Using Greek data he finds evidence to support this argument, but that data raises another question: If having sex frequently makes workers so productive, then why are incomes so much lower in Greece than they are in the US?
Drydakis uses data collected in a Greek survey in 2008 that asked men and women how frequently they have sex with six options for answers: never, once or twice a year, once a month, two or three times a month, weekly, two or three times a week and more than four times a week.
His empirical results suggest that moving up one category (from, say, having sex once a month to two or three times a month) increases an individual’s hourly wage by 3.2%. This result makes a compelling case for the claim that higher sexual frequency makes workers more productive – or at least higher paid.
But, this isn’t an entirely new idea.

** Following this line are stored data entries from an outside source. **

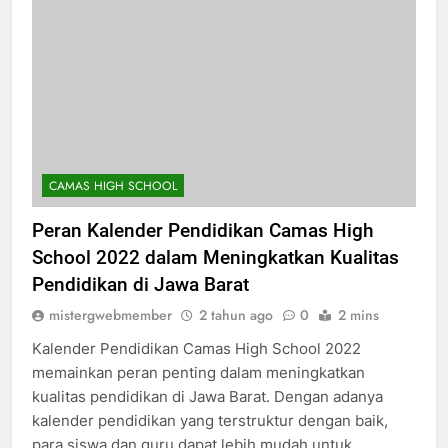
CAMAS HIGH SCHOOL
Peran Kalender Pendidikan Camas High
School 2022 dalam Meningkatkan Kualitas
Pendidikan di Jawa Barat
mistergwebmember
2 tahun ago
0
2 mins
Kalender Pendidikan Camas High School 2022
memainkan peran penting dalam meningkatkan
kualitas pendidikan di Jawa Barat. Dengan adanya
kalender pendidikan yang terstruktur dengan baik,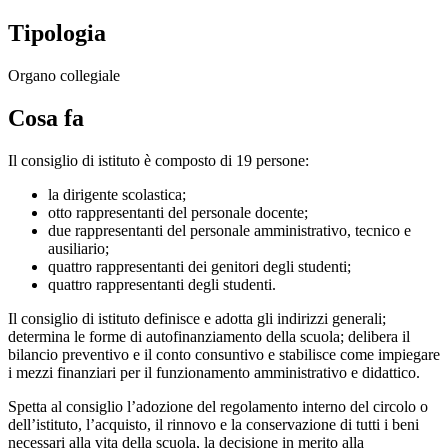
Tipologia
Organo collegiale
Cosa fa
Il consiglio di istituto è composto di 19 persone:
la dirigente scolastica;
otto rappresentanti del personale docente;
due rappresentanti del personale amministrativo, tecnico e
ausiliario;
quattro rappresentanti dei genitori degli studenti;
quattro rappresentanti degli studenti.
Il consiglio di istituto definisce e adotta gli indirizzi generali;
determina le forme di autofinanziamento della scuola; delibera il
bilancio preventivo e il conto consuntivo e stabilisce come impiegare
i mezzi finanziari per il funzionamento amministrativo e didattico.
Spetta al consiglio l’adozione del regolamento interno del circolo o
dell’istituto, l’acquisto, il rinnovo e la conservazione di tutti i beni
necessari alla vita della scuola, la decisione in merito alla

Blanchflower and Oswald used US data in 2004 to test for a relationship between frequency of sex and income. That paper, posited that the relationship ran in the opposite direction; that having a higher income gives people the opportunity to have sex more frequently. Either way, they found no statistically significant relationship between income and sexual activity – according to their analysis there is no relationship between frequency of sex and worker productivity.
Drydakis wants to argue that Blanchflower and Oswald’s analysis is incomplete, which is fine, except that there is one problem; according to his data the Greeks are having sex far more frequently than are the Americans.
Greek men and women (apparently) have sex on average once a week while the US data suggests that American men and women are having sex only two or three times a month. But if having sex more frequently makes workers more productive, then why aren’t Greek workers more productive than American workers?
The answer to this question appears to be found in the Drydakis paper. He finds that while having more sex increases wages on average, wages are not strictly increasing in sexual activity. Increasing frequency of sex from no sex (ever) or sex once or twice a year up to sex every week increases wages by a very small amount (3.2% and 1.6%), but increasing frequency from once a month or two or three times a month actually decreased wages – by 4%!
So, if Greek workers are having sex once per week on average they could actually increase their productivity having sex less frequently – as infrequently as the Americans!
Greek economic crisis solved!
Of course, I am not seriously suggesting there is any merit in this argument. The issue is almost certainly in the way the Greek data was collected. The US data was collected in face-to-face interviews in which people were asked how many times they have had sex in the last year. The Greek data was collected via phone interviews in which people were asked to choose one of the six categories described above. My guess is that when asked this, second, way respondents select the once-a-week category for convenience rather than for accuracy, which is why so many people indicated that was their level of sexual activity.
There’s a lot more to be said about this paper, but this is as productive as I am going to get today.
References: Blanchflower, David G., and Andrew J. Oswald. (2004) “Money, Sex, and Happiness: An Empirical Study.” Scandinavian Journal of Economics 106, no. 3 (2004): 393–415.
Drydakis, Nick (2013) “The Effect of Sexual Activity on Wages” Anglia Ruskin University, IZA and Scientific Centre for the Study of Discrimination, Athens Discussion Paper No. 7529.